Saturday, April 14, 2018

Age: appropriate

Sometimes it feels like I log in here to write the same things over and over. Here I go again. And let me be clear: I post this with Bud's permission.

The other day, Bud told me that he was sad because someone told him that Blues Clues was for babies. Bud loves Blues Clues. He also loves being a young adult. He was trying to work out how both things could be true.

I assured Bud that the person who told him that Blues Clues was for babies was wrong, and that it was perfectly okay for him to tell them so. I explained that it is possible to be too young to watch something, but it is not possible to be too old to watch something. I told him that he is the only person who gets to decide what he loves, and that people need to respect his passions without judging them. I told him that it's great to find new things that he loves, but that never means that he needs to stop loving the old things that he loves.

For the love of God, people, stop shaming our kids for having "juvenile" interests. Respect who they are. The end. I have never once felt judged for incessantly posting my love missives to Mister Rogers on Facebook. No one has ever suggested that I should have moved on from the show I fell in love with when I was three. Why should people's reaction to Bud be any different?

Bud loves Blues Clues. It's a show about friendship, and kindness, and family, and problem solving, and creativity, and curiosity. Which of those things should Bud have outgrown?

If you're still not convinced, please read (or re-read) Lydia Wayman's essay "Growing Sideways."

Then sit down in your thinking chair and think.

Think.

Think.

Tuesday, April 10, 2018

Lessons learned

As I've said a hundred times already, I am reluctant to write about Bud's life now, as everything I write seems like an invasion of his privacy. So I apologize that I'm writing this with a complete lack of context, but it was either post without context or post not at all.

It's about education and, specifically, about school and, specifically, about special ed staff.

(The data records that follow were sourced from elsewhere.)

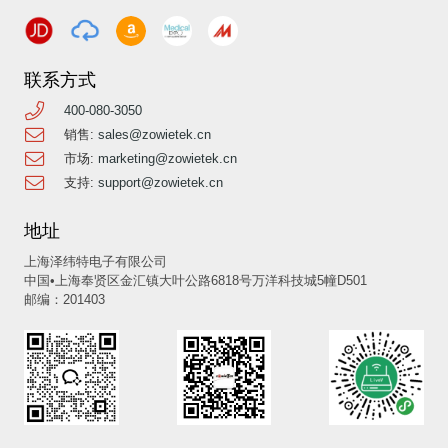
联系方式
400-080-3050
销售:
sales@zowietek.cn
市场:
marketing@zowietek.cn
支持:
support@zowietek.cn
地址
上海泽纬特电子有限公司
中国•上海奉贤区金汇镇大叶公路6818号万洋科技城5幢D501
邮编：201403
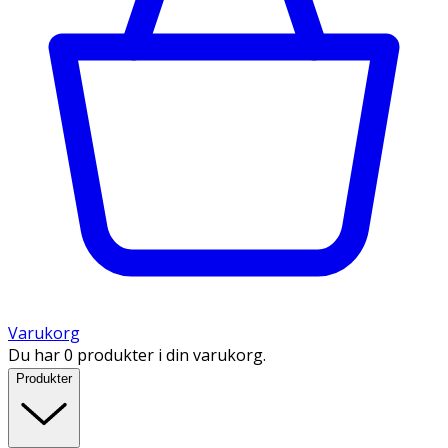
Varukorg
Du har 0 produkter i din varukorg.
Produkter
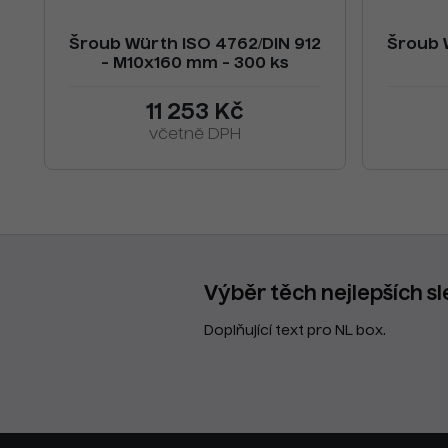
Šroub Würth ISO 4762/DIN 912
Šroub 
- M10x160 mm - 300 ks
11 253 Kč
včetně DPH
Výběr těch nejlepších sl
Doplňující text pro NL box.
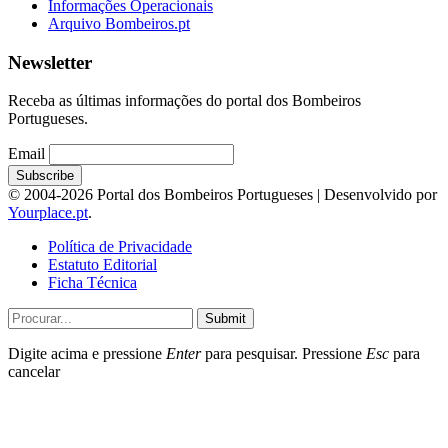
Informações Operacionais
Arquivo Bombeiros.pt
Newsletter
Receba as últimas informações do portal dos Bombeiros
Portugueses.
Email
© 2004-2026 Portal dos Bombeiros Portugueses | Desenvolvido por
Yourplace.pt
.
Política de Privacidade
Estatuto Editorial
Ficha Técnica
Submit
Digite acima e pressione
Enter
para pesquisar. Pressione
Esc
para
cancelar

If you ever for a single moment feel as if you are working with "educators" who seem to be approaching your son or daughter as a series of behaviors in the shape of a child, RUN.

Run fast.

Run fast, and run as far as you can.

Run until you find an educator who sees your child as full, whole person, with talent and ability and challenges and complexity, just as any full, whole person has. Then link arms and hold on tight, because you're both going to be in for a hell of a fight.